Integrating with IBM InfoSphere BigInsights

To handle large amounts of data, you can configure an IBM® InfoSphere® BigInsights server to help process the data. You can also run custom global analysis tasks as Jaql scripts on the InfoSphere BigInsights server.

Before you begin

Restriction: The integration with InfoSphere BigInsights is supported only on Linux systems.

About this task

InfoSphere BigInsights is a platform for managing and analyzing large amounts of structured and unstructured data in a reliable, fault-tolerant manner. InfoSphere BigInsights is based on Apache Hadoop, an open source, distributed computing platform. When you integrate with Watson Explorer Content Analytics with InfoSphere BigInsights, the Watson Explorer Content Analytics indexing and global analysis processes run on InfoSphere BigInsights.

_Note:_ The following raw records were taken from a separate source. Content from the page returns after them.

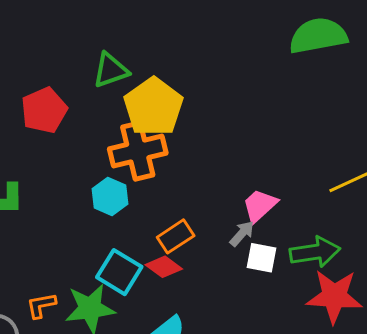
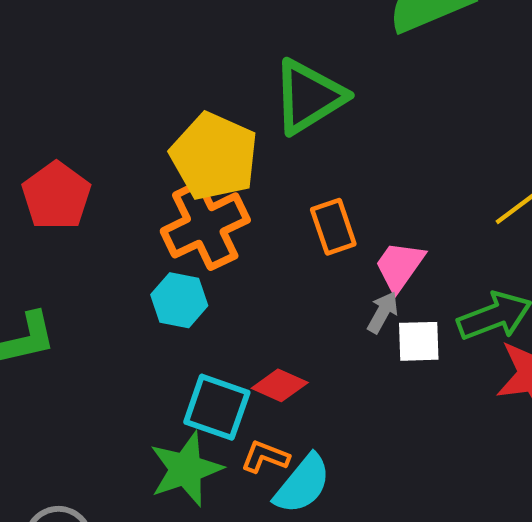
green triangle: (111, 70) -> (309, 97), moved, size x1.4
orange rectangle: (176, 236) -> (333, 227), moved, turned -63
orange L-shape: (41, 305) -> (265, 457), moved, turned 44

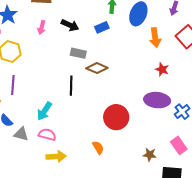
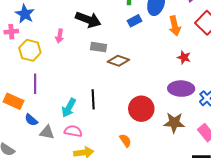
black arrow: (70, 25) -> (88, 20), size x1.4
pink arrow: (42, 27) -> (60, 36), moved
blue rectangle: (102, 27) -> (135, 21), moved
black line: (71, 86) -> (93, 99), moved
brown star: (150, 155) -> (174, 123), moved, size x1.5

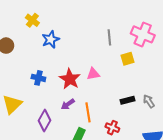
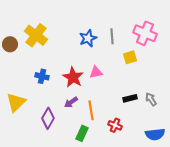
yellow cross: (32, 20) -> (36, 35), moved, size x1.6
blue star: (51, 39) -> (88, 38), moved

For the latest information about the versions of IBM InfoSphere BigInsights that are supported by Watson Explorer Content Analytics, see the system requirements technote.

Procedure

To integrate with InfoSphere BigInsights:

  1. Verify that InfoSphere BigInsights is installed and configured properly. Ensure that the InfoSphere BigInsights administrator user ID and group ID are the same on all nodes in the cluster. The product must be installed with the following components:
    • Jaql
    • InfoSphere BigInsights orchestrator
    • BigIndex
    • Hadoop

    In addition, a shared POSIX file system is required.

    For information about prerequisites and installation procedures, see the IBM InfoSphere BigInsights documentation.

  2. Install Watson Explorer Content Analytics according to the following guidelines.
    • Install the master server on the same computer as the InfoSphere BigInsights management node.
    • Install the data directory (ES_NODE_ROOT) on a shared file system, such as IBM General Parallel File System (GPFS™). If you install the data directory on Network File System (NFS), you must export it with the no_root_squash option for at least the master server. The shared file system must be mounted on all InfoSphere BigInsights nodes. Ensure that the path to the shared file system is the same on all nodes. If you use NFS, ES_NODE_ROOT must be mounted with the exec and rw options.
    • For the installation directory, specify a location on the local computer.
    • Ensure that the same administrator ID is used for InfoSphere BigInsights and Watson Explorer Content Analytics.
  3. Configure Watson Explorer Content Analytics to use the InfoSphere BigInsights server.
    1. Verify that InfoSphere BigInsights is running To configure Watson Explorer Content Analytics to use the InfoSphere BigInsights server, the system must be able to connect to the server.
    2. In the Watson Explorer Content Analytics administration console, click the System tab and click Configure IBM InfoSphere BigInsights.
    3. On the Configure IBM InfoSphere BigInsights Server page, specify the host name of the InfoSphere BigInsights JobTracker node. You must also specify the port on which the JobTracker runs and the path to the InfoSphere BigInsights distributed file system.
      Tip: By default, all crawled documents are indexed as a single job on the InfoSphere BigInsights server. But in some cases you might want to limit the amount of data that is processed per job. For example, you might need to minimize the temporary storage that is required for Hadoop and Jaql on the InfoSphere BigInsights server. Alternatively, you might want to divide the indexing task into shorter jobs to so that parts of the index are available more quickly. In such a case, specify a limit in the Maximum amount of data to process per indexing job (in megabytes) advanced option.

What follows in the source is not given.